Gao, Xiaodong, Wu, Pute, Zhao, Xining, Zhang, Baoqing, Wang, Jiawen, Shi, Yinguang
Journal of hydrology 2013 v.476 pp. 28-41
clay, data collection, gully erosion, highlands, loess, plateaus, runoff, soaking, soil heterogeneity, soil water, vegetation, watersheds
Root-zone soil moisture is of critical importance to vegetation restoration, runoff and erosion processes in gullies, especially in arid and semiarid areas. Nevertheless, data relating to soil moisture in gullies are rare, since it is difficult to record in such environments. We hypothesize that mean soil moisture and its spatial variability within gullies could be estimated reliably on the basis of measurements from adjacent uplands, where data are much easier to collect. In this study, we proposed five different strategies to estimate root-zone (0–20, 20–40, 40–60 and 60–80cm) spatial mean soil moisture in gullies and three different strategies to estimate soil moisture spatial variability at the corresponding depths, using measurements collected from nearby uplands, based on 2-year soil moisture data collection campaigns in the Yuanzegou gully catchment on the Chinese Loess Plateau. The estimation errors were quantified for each strategy. The results showed that spatial mean soil moisture (θ¯g) at each depth in gullies was reliably estimated from observations collected at a single upland location when previous soil moisture data collected simultaneously for gullies and uplands were available. The upland locations that were within a ±5% relative bias error for the estimation of θ¯g had similar average percentage clay content (16.1%) in the surface layer (0–20cm) to that in the gullies (15.7%), and moderately steeper slopes (from 36.6% to 53.1%) compared to the upland average (39.4%). When previous soil moisture data were not available, the estimation was much less accurate. Furthermore, when different number of upland locations were randomly selected to estimate θ¯g, the estimation accuracy was only improved slightly when more than 10 locations were used.
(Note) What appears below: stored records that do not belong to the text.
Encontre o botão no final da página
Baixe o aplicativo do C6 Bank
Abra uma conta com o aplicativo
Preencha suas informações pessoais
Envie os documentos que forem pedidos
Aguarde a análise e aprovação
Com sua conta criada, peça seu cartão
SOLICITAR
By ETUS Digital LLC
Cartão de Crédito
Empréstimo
Based on the best estimated θ¯g and the quantitative relationship between spatial means and spatial variability of soil moisture in gullies, we were able to obtain the estimates of spatial soil moisture variability (standard deviation and coefficient of variation) with a certain level of accuracy (R2 from 0.300 to 0.625) in gullies at each depth. However, when the quantitative relationship was not available, there were much greater estimation errors. Our results demonstrated that spatial means and variability of soil moisture could be reliably estimated using measurements from nearby uplands provided previous soil moisture datasets for gullies and upland locations are simultaneously available.